Senin, 10 Maret 2014

Selimut Bulu Putih

Gue menelungkup hangat dengan selimut bulu putih yang dulu dibeli untuk dia. Saat ini sudah tak wangi dan tak putih lagi. Walau tak cukup lebar menutupi jeri-jemari kaki, tapi cukup menghangatkan malam-malam sendiri.

Sayup-sayup dari luar gue mendengar suara perempuan lain.  Tadinya mau bangun dan menyapa, gak jadi karena mereka ngomongin gue.

"Si Atid kayanya udah balik gendut lagi ya? Kenapa sih dia?" tanya si perempuan.

"Mostly masalah percintaan," jawab si lelaki sambil membuat kue coklat. Baunya hampir menggoda gue untuk bangun, tapi tetap bertahan karena kekepoan.

"Percintaan mana? Masih yang dulu itu?"

"Iya kayanya."

Padahal  gue selalu bilang ke dia kalau gue sudah baik-baik saja.
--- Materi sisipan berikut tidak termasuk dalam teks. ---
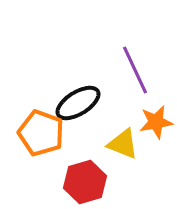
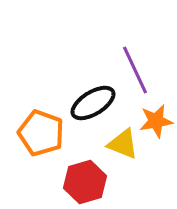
black ellipse: moved 15 px right
orange star: moved 1 px up
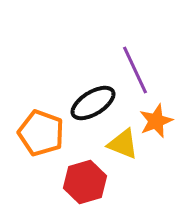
orange star: rotated 12 degrees counterclockwise
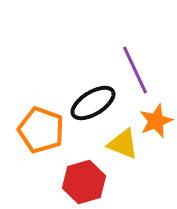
orange pentagon: moved 3 px up
red hexagon: moved 1 px left
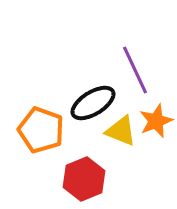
yellow triangle: moved 2 px left, 13 px up
red hexagon: moved 3 px up; rotated 6 degrees counterclockwise
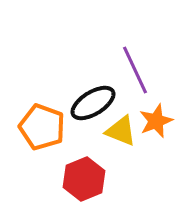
orange pentagon: moved 1 px right, 3 px up
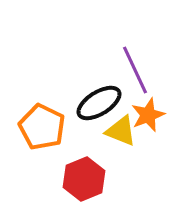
black ellipse: moved 6 px right
orange star: moved 8 px left, 6 px up
orange pentagon: rotated 6 degrees clockwise
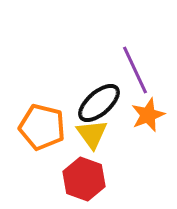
black ellipse: rotated 9 degrees counterclockwise
orange pentagon: rotated 12 degrees counterclockwise
yellow triangle: moved 29 px left, 3 px down; rotated 32 degrees clockwise
red hexagon: rotated 18 degrees counterclockwise
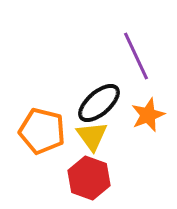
purple line: moved 1 px right, 14 px up
orange pentagon: moved 4 px down
yellow triangle: moved 2 px down
red hexagon: moved 5 px right, 1 px up
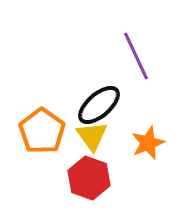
black ellipse: moved 2 px down
orange star: moved 28 px down
orange pentagon: rotated 21 degrees clockwise
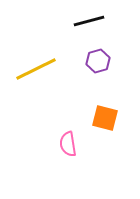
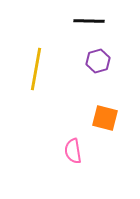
black line: rotated 16 degrees clockwise
yellow line: rotated 54 degrees counterclockwise
pink semicircle: moved 5 px right, 7 px down
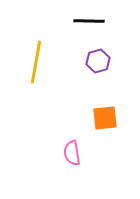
yellow line: moved 7 px up
orange square: rotated 20 degrees counterclockwise
pink semicircle: moved 1 px left, 2 px down
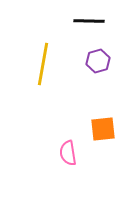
yellow line: moved 7 px right, 2 px down
orange square: moved 2 px left, 11 px down
pink semicircle: moved 4 px left
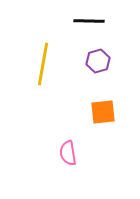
orange square: moved 17 px up
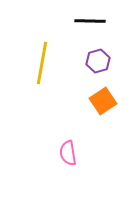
black line: moved 1 px right
yellow line: moved 1 px left, 1 px up
orange square: moved 11 px up; rotated 28 degrees counterclockwise
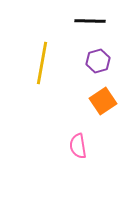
pink semicircle: moved 10 px right, 7 px up
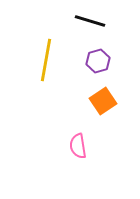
black line: rotated 16 degrees clockwise
yellow line: moved 4 px right, 3 px up
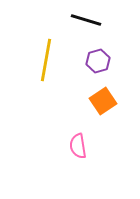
black line: moved 4 px left, 1 px up
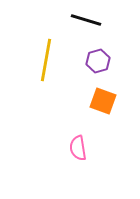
orange square: rotated 36 degrees counterclockwise
pink semicircle: moved 2 px down
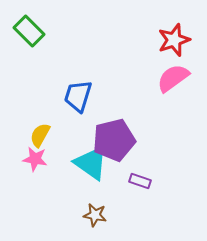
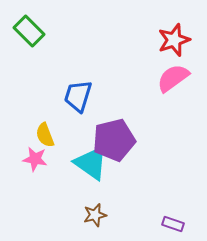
yellow semicircle: moved 5 px right; rotated 50 degrees counterclockwise
purple rectangle: moved 33 px right, 43 px down
brown star: rotated 25 degrees counterclockwise
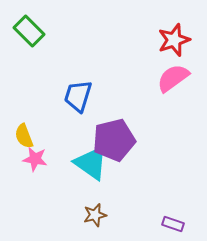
yellow semicircle: moved 21 px left, 1 px down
Penyebab jerawat dan kegendutan sudah gue lemparkan pada pekerjaan yang membuat mahkluk pagi ini  bobo sering jam 3 pagi.  Sudah gue salahkan juga kurang minum air putih.  Salahkan makan sembarangan. Salahkan pencurian coklat. Dan berbagai alasan lainnya.

Gue kira dia percaya.

Mereka melanjutkan makan kue coklat bebas tepung bikinannya. Gue tetap bersembunyi di dalam kamar. Sudah terlanjur pura-pura tidur, dilanjutkan saja sampai pagi.

Gue merapatkan selimut, membayangkan malam ini gue dipeluk.


Mungkin besok wajah ini akan kembali mulus dan badan langsing singset jelita.